The Board of Trustees of the Foundation of Abdulaziz Saud Al-Babtain's Prize for Poetic Creativity approved naming this meeting after the renowned Andalusia poet Ahmed Ibn Zaydoun and decided to hold it in Cordoba, Spain between the 4th and 8 October 2004. This was the first time the foundation held a meeting outside the Arab world and it was aimed at clarifying the true civilization, intellectual and cultural Arab and Muslim image after some opposing parties portrayed a distorted image of them in the wake of the September 2001 attacks. Choosing Cordoba as a host stemmed from the long historical relations between the Arabs and Spain and Portugal (the Iberian Peninsula). All the meeting's activities were carried out under the auspices of King Juan Carlos and his eldest daughter Princess Elena, who attended the opening ceremony.
The foundation had invited more than four hundred opinionated leaders, ministers, officials, specialized professors, critics, poets, intellectuals and media men belonging to different religions from the Arab world, Europe and America.
On 4 October 2004, the foundation organised a tour of the city of Cordoba for its guests.

- Tenth Session
  Shawqi and Lamartine - Paris, France, 31 October–3 November 2006.
This session bears the names of the two poets; Ahmed Shawqi - the Prince of Arab poets - and Alphonse de Lamartine - the great French poet. Ahmed Shawqi was chosen because he was a prominent Arab poet and one of the most prolific and diverse. In 1927 the Arab poets chose him unanimously as their Laureate. He was familiar with French culture as he had studied law at Montpellier University and graduated from the Faculty of Law at the University of Paris. He then spent some time in the French capital studying French literature.

- Eleventh Session
  Al-Babtain's Encyclopaedia of Arab Poets in the Nineteenth and Twentieth Centuries, Kuwait, 27–30 October 2008.
During a meeting held on 25/12/2006, the Board of Trustees decided to base the forthcoming session on one of the foundation's most important projects; Al-Babtain’s Encyclopaedia of Arab Poets in the Nineteenth and Twentieth Centuries. It was set to be held in Kuwait, the country from which this significant piece of work emerged. This publication took 11 years of hard work and team effort to complete and contains biographies of more than eight thousand deceased poets from the years 1801 to 2008. This Encyclopaedia contains biographies and poetic samples of 8,039 poets, in addition to 1479 poets who never received sufficient documentation. Furthermore, this was the first session that took place in Kuwait and was aimed at enriching Kuwait's cultural heritage. On 28 November, 2007, the chairman of the Board of Trustees issued a resolution to form the senior organising committee, under his chairmanship and the membership of a number of specialized persons. The first meeting was held in Kuwait in 2007 and issued the following resolutions: Declaration upon completion of Al-Babtain's Encyclopaedia of Arab Poets in the Nineteenth and Twentieth Centuries and the issuing of its 25 volumes.

- Twelfth Session
  Khalil Mutran & Mohammad Ali/Mak Dizdar – Sarajevo, Bosnia, 19–21 October 2010.

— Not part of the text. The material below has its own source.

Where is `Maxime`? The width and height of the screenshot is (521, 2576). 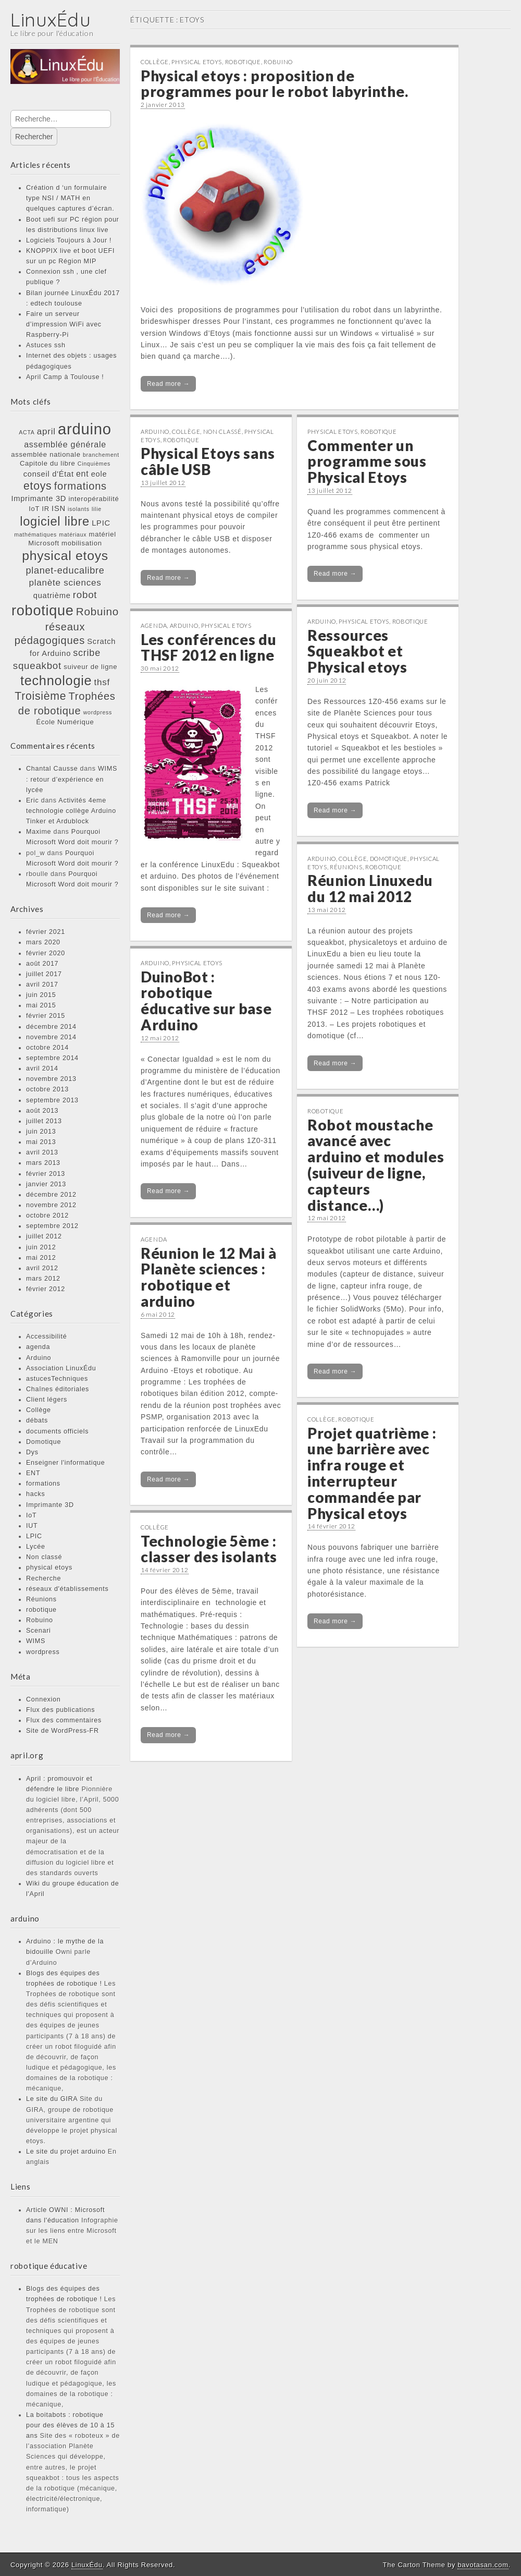 Maxime is located at coordinates (38, 831).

The twelfth session to be organised and funded entirely by the Foundation of Abdulaziz Saud Al-Babtain's Prize for Poetic Creativity followed in the same vein as the foundation's previous sessions, carrying the names of established poets. This session bore the name of the two late poets, Khalil Mutran (Arabic) and Mohammad Ali/Mak Dizdar (Bosnian) in appreciation for their efforts in serving culture and literature. It also included two symposiums; the first related to culture and inter-faith dialogue, entitled “Dialogue of Civilizations in a Different World Order: Contrast and Harmony” with contributions from four Arabic researchers and four foreign researchers. The second was a literary symposium focusing on the two featured poets with research by 14 Arabic and Bosnian scholars. The cultural activities included evenings of poetry by Arabic poets who were in attendance. There was also a musical ceremony by the Lebanese singer Ghada Shubair, in addition to a Folklore performance from Bosnia and Herzegovina. The session took place under the patronage of President Haris Silajdžić. The events included the participation of hundreds of intellectuals, politicians, men of religion, thinkers and the media from all over the world. Many satellite and television stations covered the session.

===Forums===

- First Forum
  Mohammed Ben Laaboun, Kuwait, 27–30 October 1997.
The Foundation of Abdulaziz Saud Al-Babtain's Prize for Poetic Creativity organised the Mohammed Ben Laaboun Forum in Nabati poetry on 27–30 October 1997 in Kuwait. The Board of Trustees took the decision to organise the meeting with the aim of shedding light on the unknown epoch of this country's history in its social, cultural and political aspects since the area was almost isolated from the outer world. The activities of this meeting started with a visit financed by the foundation's chairman to the Amir Sheikh Jaber Al-Ahmed Al-Sabah at Bayan Palace on Monday 27 October 1997, accompanied by the Amirs, Sheikhs, Poets, and guests of the meeting. The Crown Prince and Prime Minister Sheikh Saad Al-Abdullah Al-Salem Al-Sabah welcomed the visitors and held a breakfast party at Al-Shaab Palace on Thursday 30 October 1997 for the chairman of the Board of Trustees and a number of the foundation's guests.

- Second Forum
  Saadi Al-Shirazi, Tehran, Shiraz, Iran, 3–5 July 2000.
The chairman of the Board of Trustees decided to form the organising committee of the meeting comprising members from both Arab and Iranian parties. The committee's secretariat general persevered in following up preparations for the venue where the meeting was to be convened. The committee sent delegations to Tehran to be involved in the decision to hold the meeting on 3–5 July, 2000.

- Third Forum
  Al-Raheel & Al-Milad: Part of the Foundation's Contributions in Celebrating the Choosing of Kuwait as the Capital of Arabic Culture in 2001.
This celebration involved year-round activities.

- Fourth Forum
  Kuwait's First Forum of Arabic Poetry in Iraq - Kuwait, 7–9 May 2005.
Under the patronage of the Kuwaiti Prime Minister, Sheikh Sabah Al-Ahmed Al-Jaber Al-Sabah (later Amir of Kuwait), the Foundation of Abdulaziz Saud Al-Babtain's Prize for Poetic Creativity organised Kuwait’s First Meeting of Arabic Poetry in Iraq from 7–9 May 2005. The meeting followed a long absence which due to the Iraqi invasion.

- Fifth Forum
  Mohammad Abdulmunem Khafaji and Adnan Al-Shayji Celebrating the 20th Anniversary of the Foundation of Abdulaziz Saud Al-Babtain's Prize for Poetic Creativity from 1989–2009.